Kadınların karşısında eski zaman şövalyeleri kadar nazik olan Mr. Elton, "Hanımların sözüne karşı gelinebilse buna karşı çıkardım," dedi.

"Belki ben ona biraz daha güçlü olmasını öğrettim. Şimdiye dek karşılaşmamış olduğu birtakım konular üzerinde kafa yormaya alıştırdım, hepsi bu."

"Tam üstüne bastınız. Benim de gözüme çarpan yön özellikle bu; o kadar güç verdiniz ki ona. Büyük ustalık doğrusu."

"Çok da büyük bir zevk. Çünkü ömrümde böyle iyi, böylesine tatlı bir kimseyle karşılaşmamıştım."

Mr. Elton, "Bundan hiç kuşkum yok," dedi. Konuşmasında hem iç çeker gibi hem de öyle heyecanlı bir ifade vardı ki! Kesinlikle âşık olmuş ya da âşık olmak üzereydi.

Bir başka gün ise Mr. Elton, Emma'nın bir isteğini can ve gönülden destekleyerek genç kızı hoşnut etti. Emma, Harriet'in portresini çizmek istiyordu.

"Hiç portreni yaptırdın mı sen, Harriet?" diye sordu.

Harriet odadan çıkmak üzereydi, çok ilgi çekici bir saflıkla, "Yok canım, hayır, hiç yaptırmadım," demek için bir an oyalandı.

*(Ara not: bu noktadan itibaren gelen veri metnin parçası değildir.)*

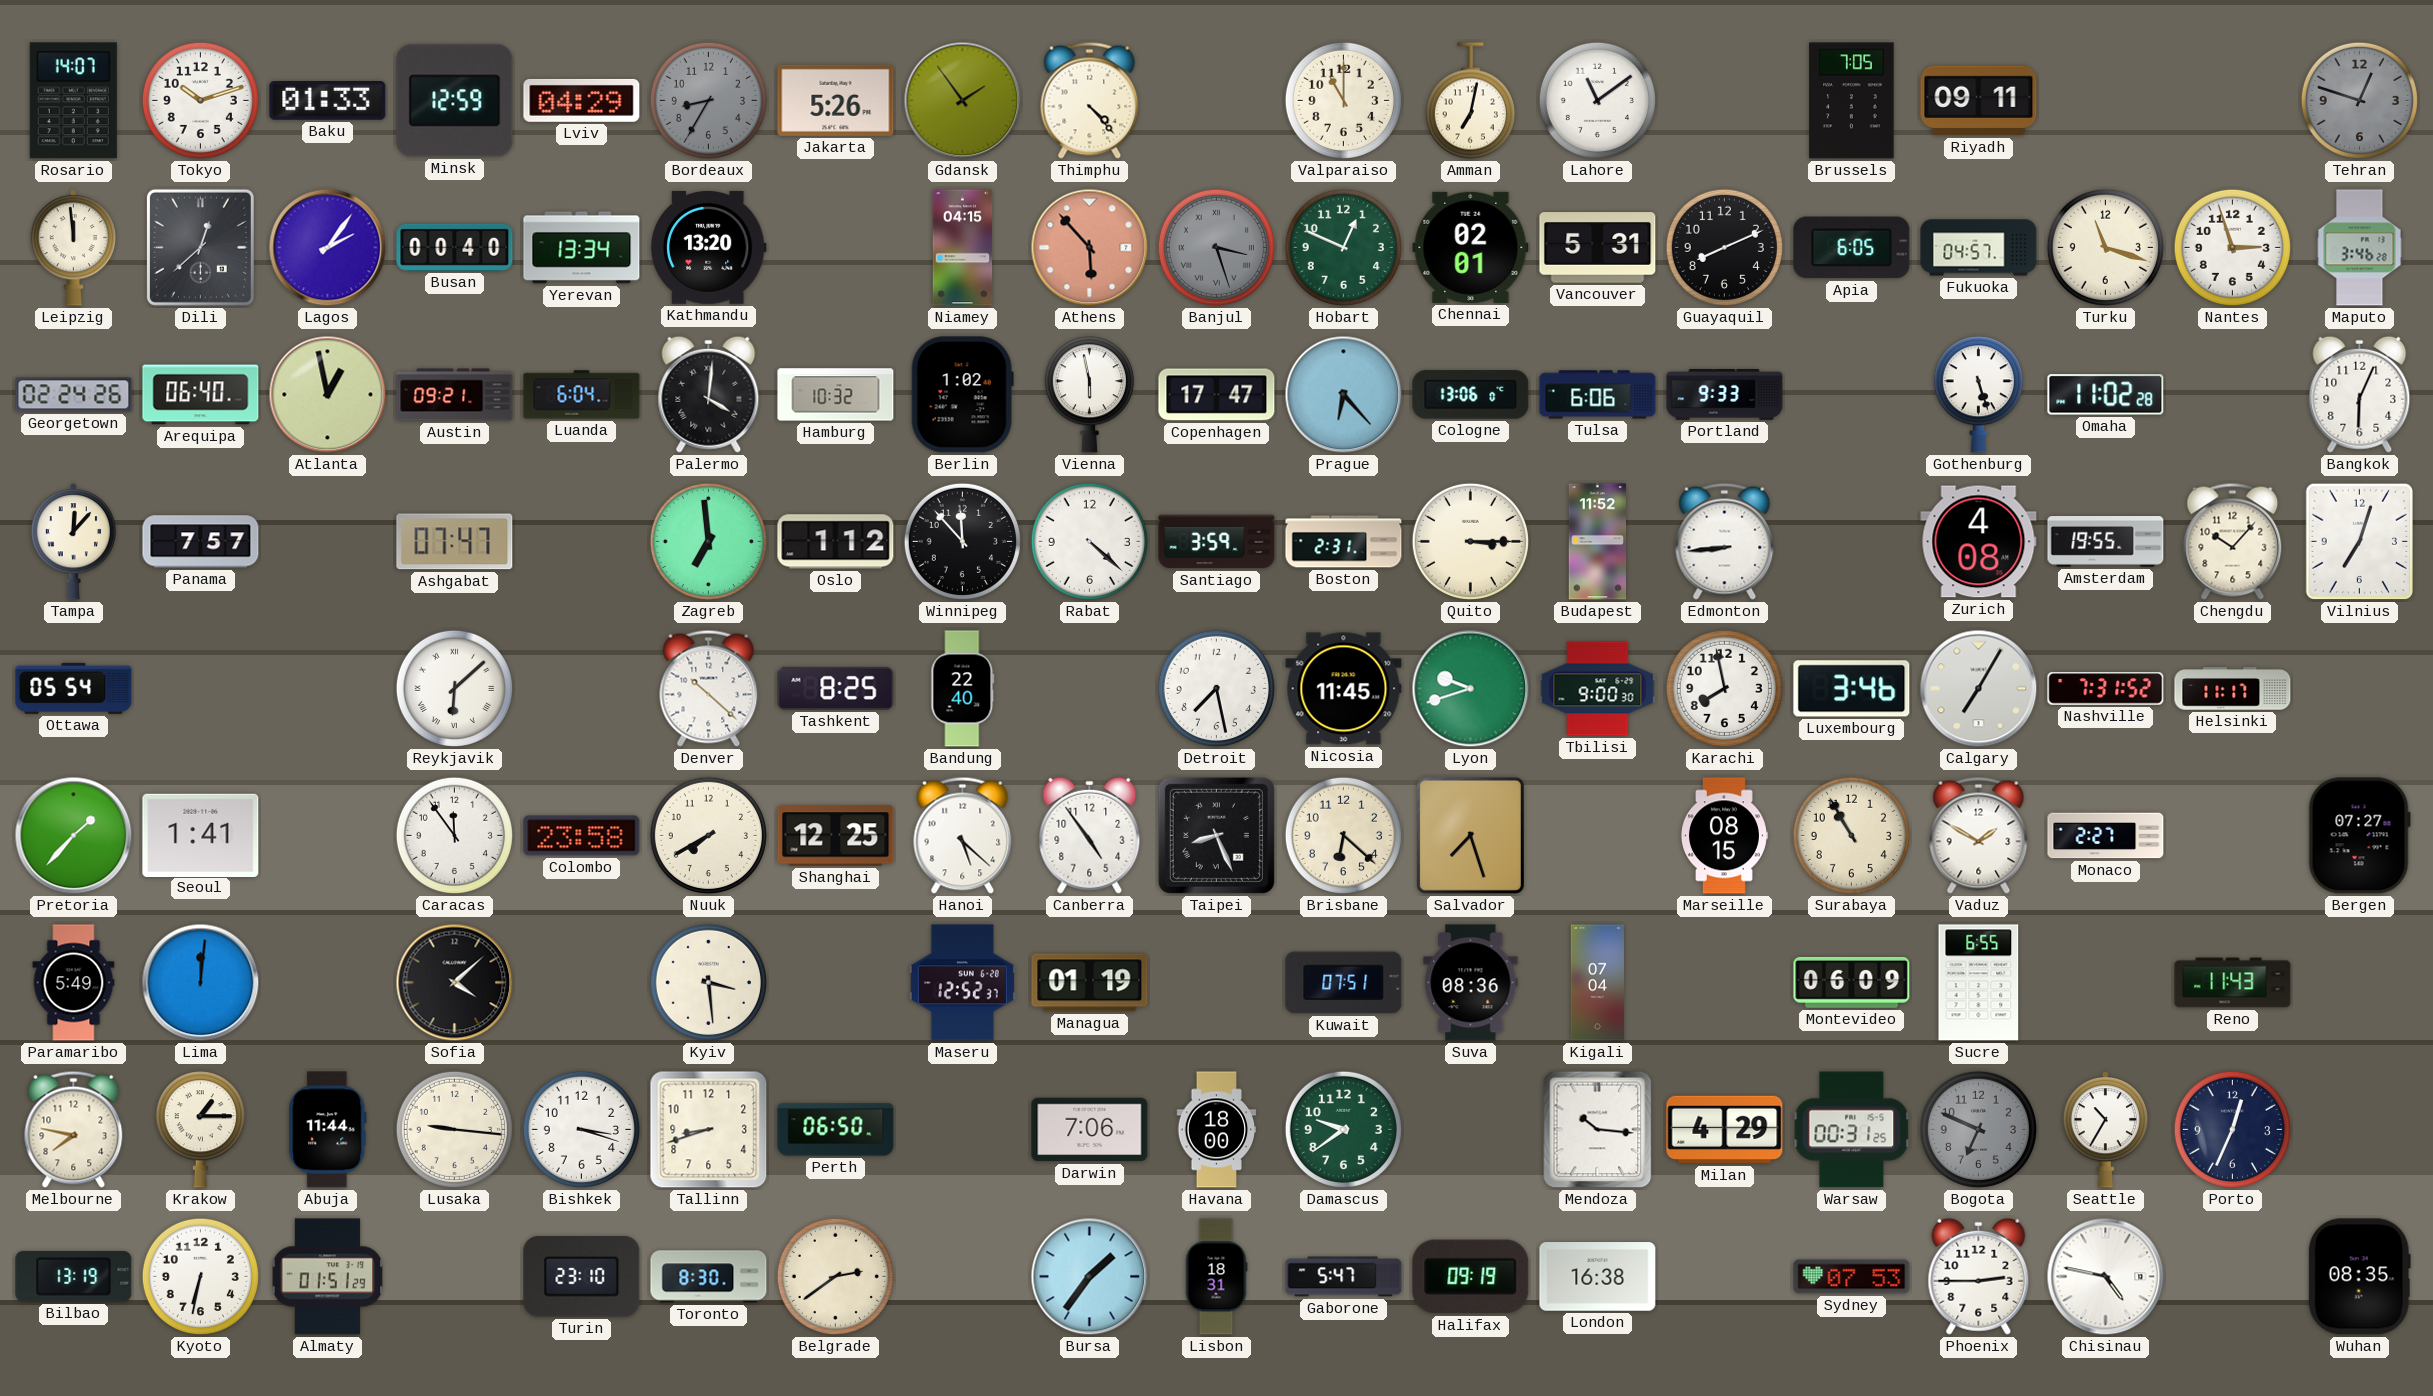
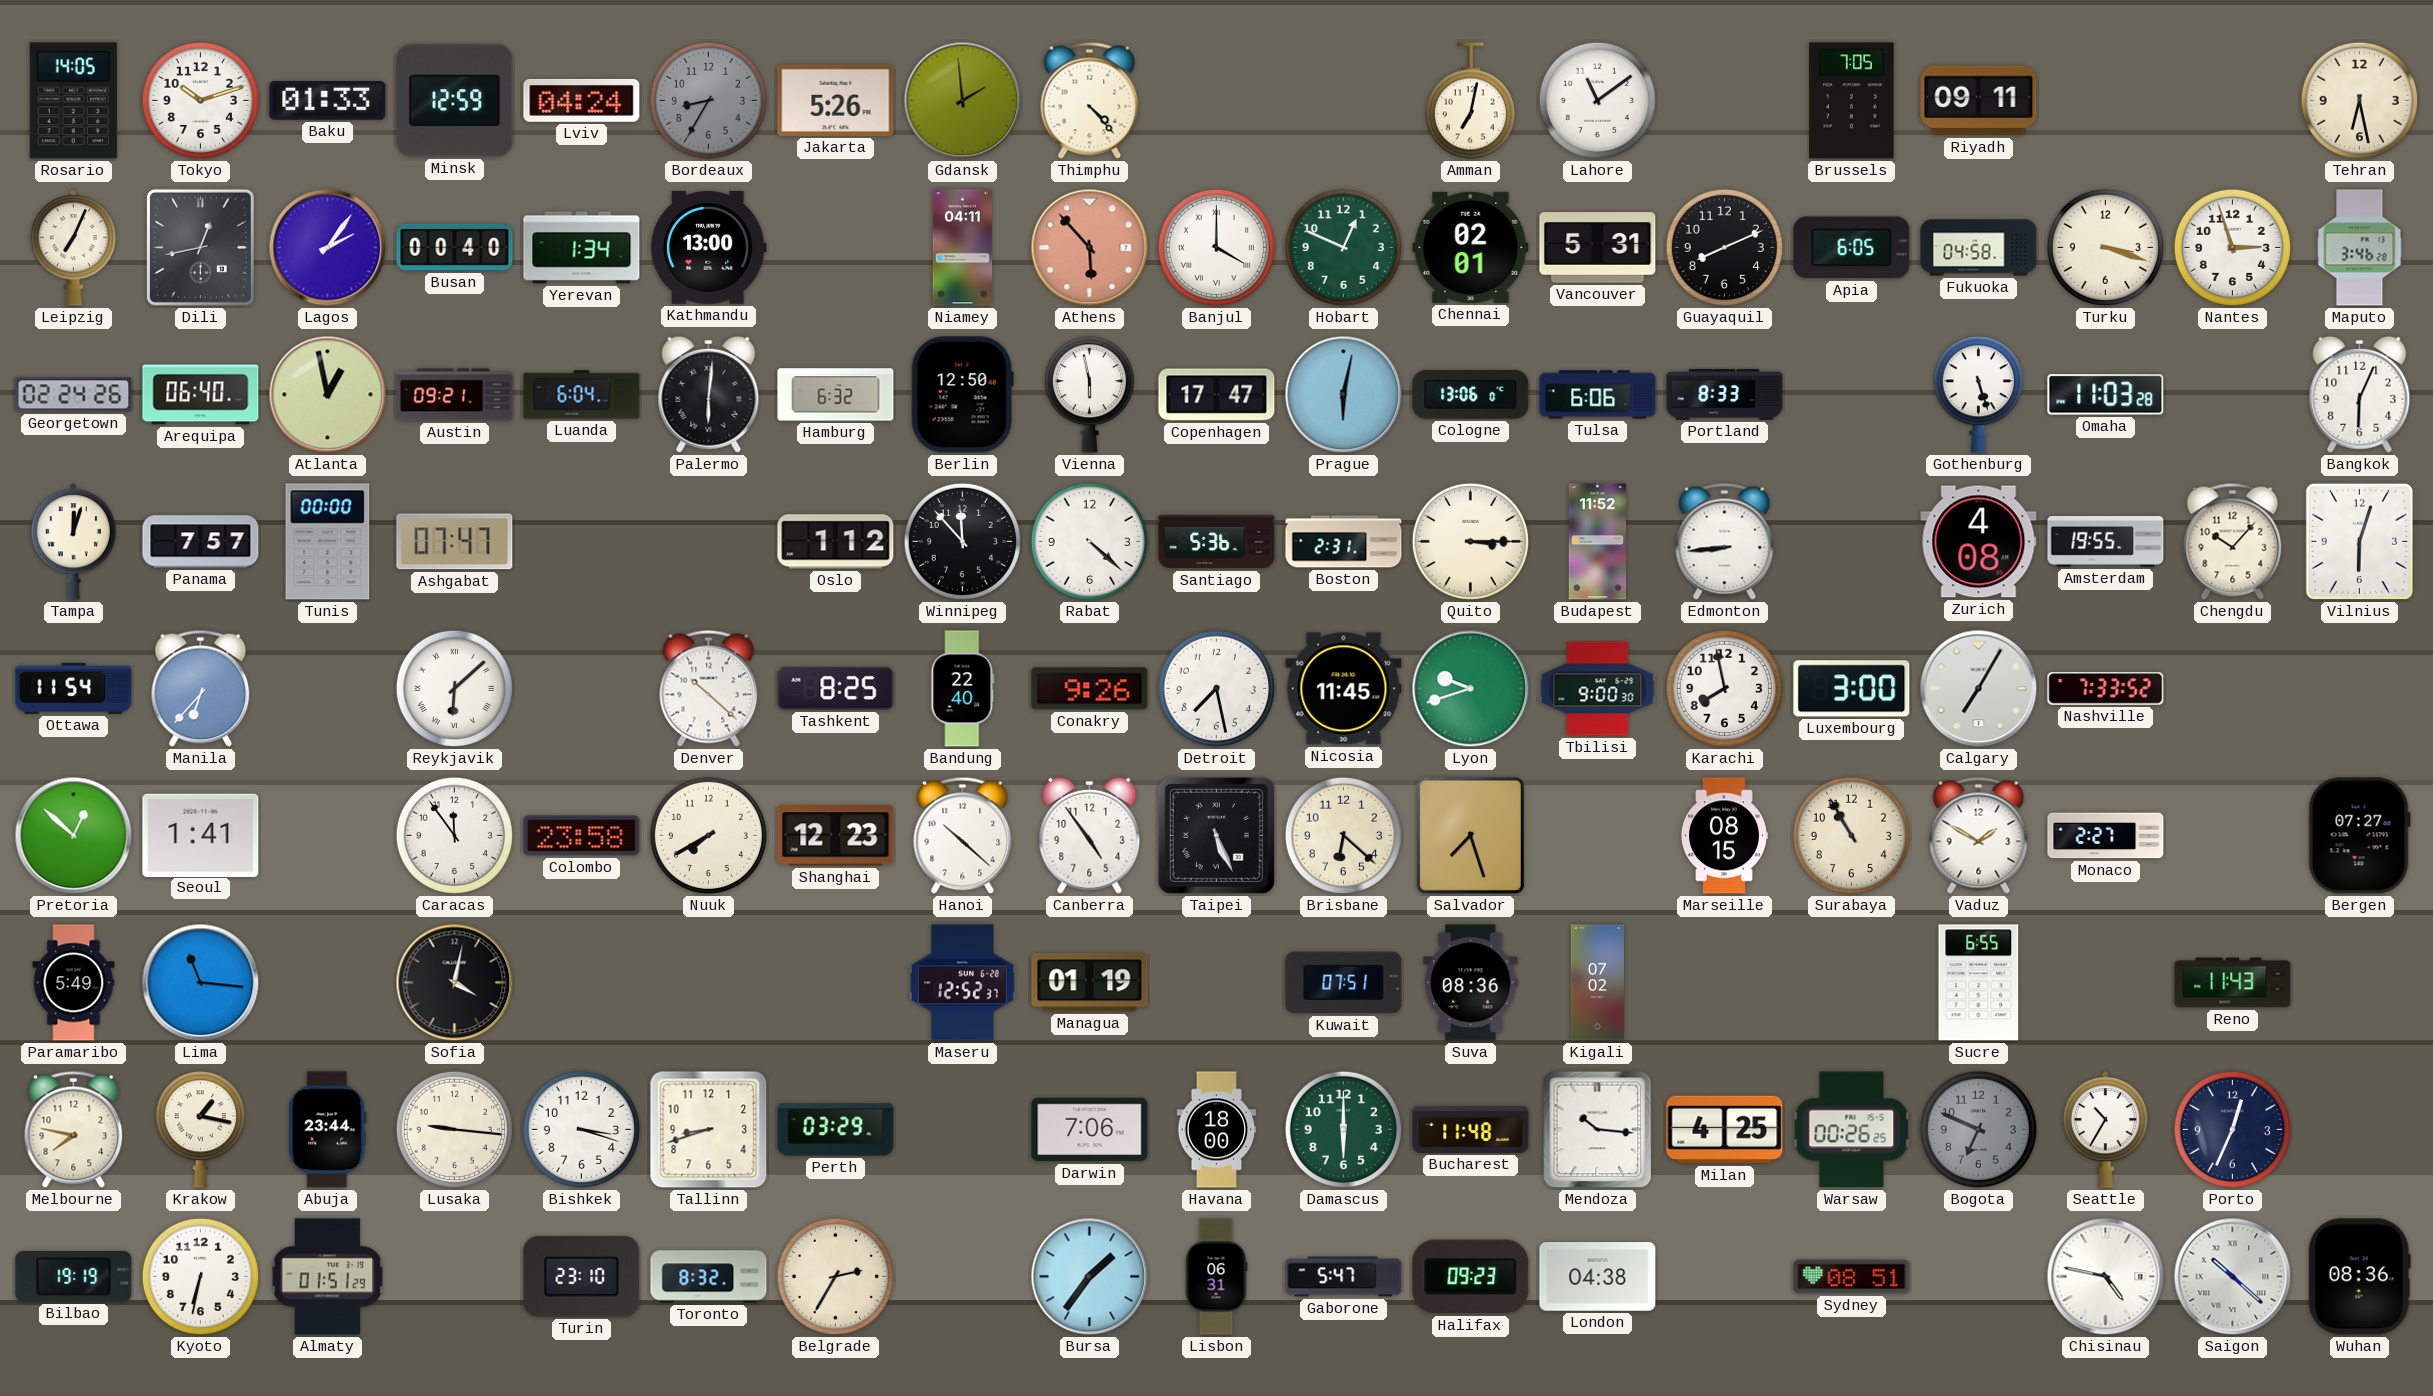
Rosario: 14:07 -> 14:05
Lviv: 04:29 -> 04:24
Gdansk: 1:54 -> 1:59
Valparaiso: 11:00 -> none
Tehran: 12:48 -> 6:28
Tehran dial: grey -> cream
Leipzig: 11:59 -> 7:04
Dili: 12:38 -> 12:43
Yerevan: 13:34 -> 1:34
Kathmandu: 13:20 -> 13:00
Niamey: 04:15 -> 04:11
Banjul: 3:27 -> 4:00
Banjul dial: grey -> white
Fukuoka: 04:57 -> 04:58
Turku: 11:18 -> 3:18
Palermo: 4:01 -> 6:01
Hamburg: 10:32 -> 6:32
Berlin: 1:02 -> 12:50
Prague: 6:23 -> 6:02
Portland: 9:33 -> 8:33
Omaha: 11:02 -> 11:03
Tampa: 12:07 -> 12:03
Tunis: none -> 00:00
Zagreb: 6:59 -> none
Santiago: 3:59 -> 5:36
Vilnius: 7:03 -> 6:03
Ottawa: 05:54 -> 11:54
Manila: none -> 6:37
Conakry: none -> 9:26
Luxembourg: 3:46 -> 3:00
Nashville: 7:31 -> 7:33
Helsinki: 11:17 -> none
Pretoria: 1:37 -> 12:52
Shanghai: 12:25 -> 12:23
Hanoi: 5:22 -> 10:22
Taipei: 8:26 -> 5:26
Lima: 12:01 -> 11:16
Sofia: 4:08 -> 4:02
Kyiv: 3:29 -> none
Kigali: 07:04 -> 07:02
Montevideo: 06:09 -> none
Krakow: 1:15 -> 1:17
Abuja: 11:44 -> 23:44
Perth: 06:50 -> 03:29
Damascus: 9:39 -> 6:00
Bucharest: none -> 11:48
Milan: 4:29 -> 4:25
Warsaw: 00:31 -> 00:26
Bilbao: 13:19 -> 19:19
Toronto: 8:30 -> 8:32
Belgrade: 2:39 -> 2:35
Lisbon: 18:31 -> 06:31
Halifax: 09:19 -> 09:23
London: 16:38 -> 04:38
Sydney: 07:53 -> 08:51
Phoenix: 2:45 -> none
Saigon: none -> 10:22
Wuhan: 08:35 -> 08:36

Harriet dışarı çıkar çıkmaz Emma konuşmaya başladı:

"Harriet'in bir portresi ne değerli bir hatıra olur insana. Neredeyse kendim yapacağım geliyor. Siz bilmezsiniz ama iki üç yıl önce ben portre çizmeye büyük bir merak sarmıştım. Arkadaşlarımın birçoğunun portrelerini yapmaya kalkıştım. Görüşümün de oldukça güçlü olduğu söylenirdi, ama şu ya da bu nedenle hevesim kırıldı, bıraktım. Ne var ki Harriet poz vermeye razı olursa gene fırçayı elime alırım gibi geliyor. Onun portresini yapmak öyle bir zevk olur ki."

Mr. Elton içten bir sesle, hemen, "Yalvarırım size, yapın bu işi," diye atıldı. "Madem böyle güzel bir yeteneğiniz var, arkadaşınızın hatırı için kullanın bari. Ben sizin resimlerinizi çok gördüm. Bilmez olur muyum hiç. Bu oda sizin manzara, çiçek resimlerinizle zenginleşmiş bir durumda değil mi? Ya Mrs. Weston'ın Randalls'taki salonuna asmış olduğu o eşsiz figürleri de siz yaratmadınız mı?"

Emma içinden, "İyi, oğlum, ama bütün bunların portre çizmekle ne ilişkisi var, sen resimden besbelli hiçbir şey anlamıyorsun, benim resimlerin karşısında kendinden geçmiş numarası yapmaktan vazgeç, kendinden geçeceksen Harriet'in karşısında geç," diye düşündü. Yüksek sesleyse, "Mademki siz beni böyle yüreklendiriyorsunuz, ben de bu işte bir kez daha elimi deneyeceğim, Mr. Elton," diye konuştu. "Harriet'in yüz çizgileri pek ince olduğundan resmini çizmek kolay değildir. Hele gözlerinin biçimiyle ağzının ifadesi öyle hoş ki, taş çatlasa belirtmek gerek."